The Hang Seng Index rose as much as 3.7% Monday morning on volume that was almost three times the 30-day average for this time of day. Real estate firms, which had borne the brunt of selling in recent days, led the rally. Sun Hung Kai Properties Ltd. surged the most since September, while Swire Pacific Ltd. jumped 6%.

While the U.S. president’s speech Friday was heated in rhetoric, it lacked specifics around measures that would directly impact the city. He announced the U.S. would begin the process of stripping some of Hong Kong’s privileged trade status without detailing how quickly any changes would take effect and how many exemptions would apply.

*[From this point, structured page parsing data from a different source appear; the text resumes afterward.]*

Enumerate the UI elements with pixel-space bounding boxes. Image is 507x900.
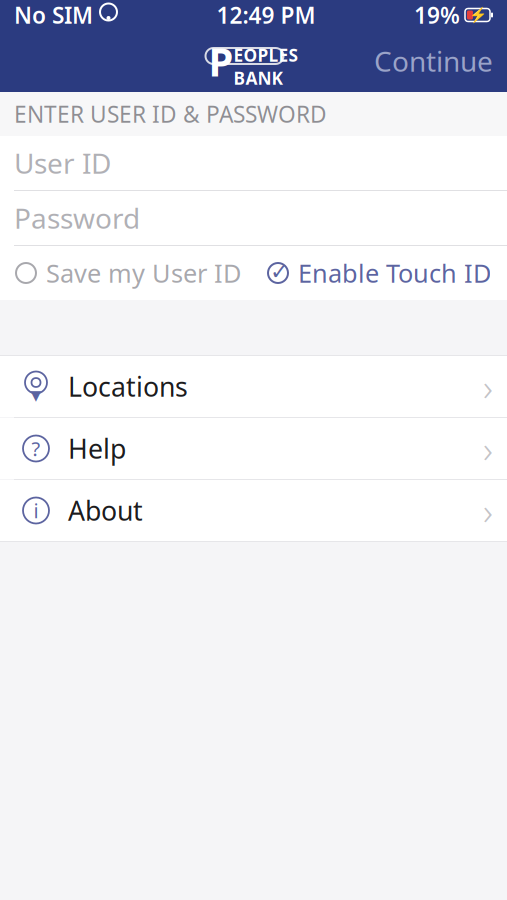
staticText: Locations [68, 369, 188, 404]
staticText: Enable Touch ID [298, 256, 491, 290]
staticText: ▾ [30, 382, 42, 407]
button[interactable]: i [0, 480, 507, 541]
staticText: Password [14, 199, 140, 237]
button[interactable]: Save my User ID [16, 248, 241, 298]
staticText: Save my User ID [46, 256, 241, 290]
staticText: 12:49 PM [216, 0, 316, 30]
staticText: Help [68, 431, 126, 466]
staticText: User ID [14, 144, 111, 182]
staticText: › [483, 362, 493, 411]
button[interactable]: ? [0, 418, 507, 480]
staticText: › [483, 486, 493, 535]
staticText: Continue [374, 42, 493, 80]
staticText: P [208, 34, 234, 88]
button[interactable]: Continue [360, 34, 507, 88]
staticText: › [483, 424, 493, 473]
staticText: i [34, 497, 38, 524]
button[interactable]: ✓ [266, 248, 491, 298]
staticText: ✓ [270, 259, 289, 284]
staticText: No SIM [14, 0, 93, 30]
staticText: 19% [414, 0, 460, 30]
button[interactable]: ▾ [0, 356, 507, 418]
staticText: EOPLES BANK [234, 44, 298, 90]
staticText: ENTER USER ID & PASSWORD [14, 99, 327, 129]
staticText: About [68, 493, 143, 528]
staticText: ⚡ [468, 7, 486, 23]
staticText: ? [32, 435, 40, 462]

“Trump’s comments gave no immediate measures on Hong Kong and leave room for negotiations with Beijing,” said Castor Pang, head of research at Core Pacific- Yamaichi International. “Trump’s comments have eased investors’ concern about the impact of potential sanctions on the Hong Kong economy.”

Traders had increased their hedges at the end of last week due to concern over Trump’s speech. Short selling volume on Hong Kong’s main board climbed to 21% of total turnover Friday, the highest proportion in data going back more than two decades.

The Hang Seng Index is trading below its price-to-book value, near a record low. It fell almost 7% in May, clocking up the biggest drop relative to the MSCI All-Country World Index since the Asian financial crisis in 1998.

Waves of mainland capital have flooded into equities listed in Hong Kong, especially megacap Chinese banks, countering losses sparked by sweeping national security legislation. The stakes are high: a panicked business community could trigger cascading outflows that crash its markets and cause runs on its banks.

The US$4.9 trillion (S$6.90 trillion) stock market, the world’s fourth largest, is now the most volatile since 2012, according to a measure of historical 100-day swings on the Hang Seng Index.